TW: SELF HARM
I’ve been really thinking about relapsing in self harm again. It just seems like a good idea. But I’m not thinking about doing it now. I’m thinking about doing it when my parents can’t do anything about it. When they can’t tell me I’m seeking attention, that I’m not genuine, etc. I’m thinking about relapsing in college. I just want to let these emotions that I’m too scared to share out. I want to get them out, but I’m scared to and so I’m thinking about reverting back to the one thing I know to do that will help release some of the pent up thoughts and emotions. The emotional pain will turn into slight physical pain and that goes away rather quickly. Emotional pain like this doesn’t go away fully. Sure, I may be numb to the biggest aspect of it, but there’s still an ache there. It’s exhausting to have and I don’t want to deal with it anymore.

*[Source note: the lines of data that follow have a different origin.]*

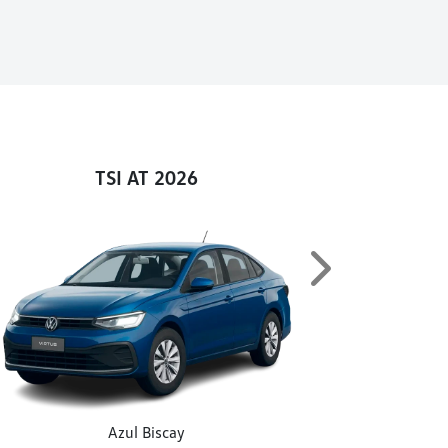
TSI AT 2026
Next
Azul Biscay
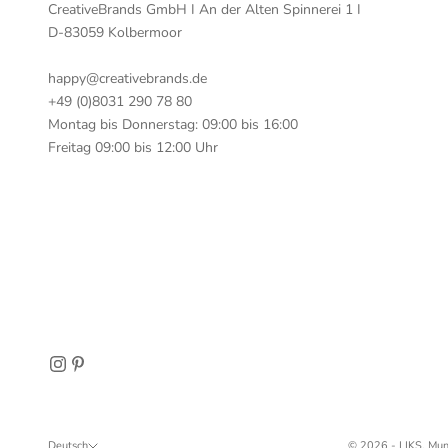
CreativeBrands GmbH I An der Alten Spinnerei 1 I
D-83059 Kolbermoor
happy@creativebrands.de
+49 (0)8031 290 78 80
Montag bis Donnerstag: 09:00 bis 16:00
Freitag 09:00 bis 12:00 Uhr
Deutsch
© 2026 - LIKS. Mun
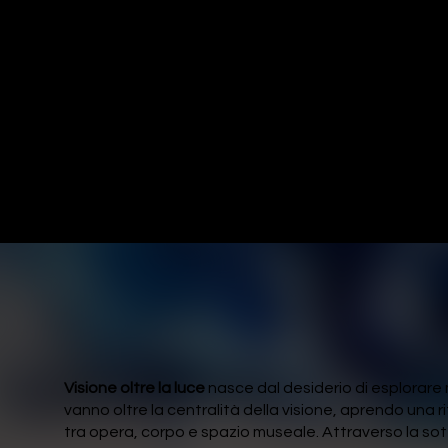
espe
da P
Visione oltre la luce
nasce dal desiderio di esplorare
vanno oltre la centralità della visione, aprendo una r
tra opera, corpo e spazio museale. Attraverso la sot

I’m really sorry if I’m being annoying or bothersome or anything like that. I just know that if I don’t get it out there, if I do relapse, it’ll be sooner than I think. I don’t mean to scare you guys and I’m sorry if I do. I just don’t want to be set into doing something that I’ll regret, or that might lead to something much worse. I know it’s bad to do, but I can’t help to think that it’s my only option at this point in time. And I know what y’all will say. You’ll say things like “it’s not worth it.” “please don’t” “just stay strong” etc. While I appreciate those things said, and I’m not saying that you can’t say them because you can, but it does get a bit tiring when I hear the same things said over and over ya know? Like…I know those things. Trust me I do. I know that it’s a very severe solution to a not so important problem. I get that. But always getting told the same things makes the words feel like they have less meaning if that makes sense. I don’t mean to undermine what y’all say. I appreciate all words that are said fully. But they do get a bit over said.
Honestly…I feel really stupid for even saying all of this. Especially the repetition part of it. I don’t want to make you guys feel like you can’t say anything. Trust me I don’t. I’m sorry if it came off that way.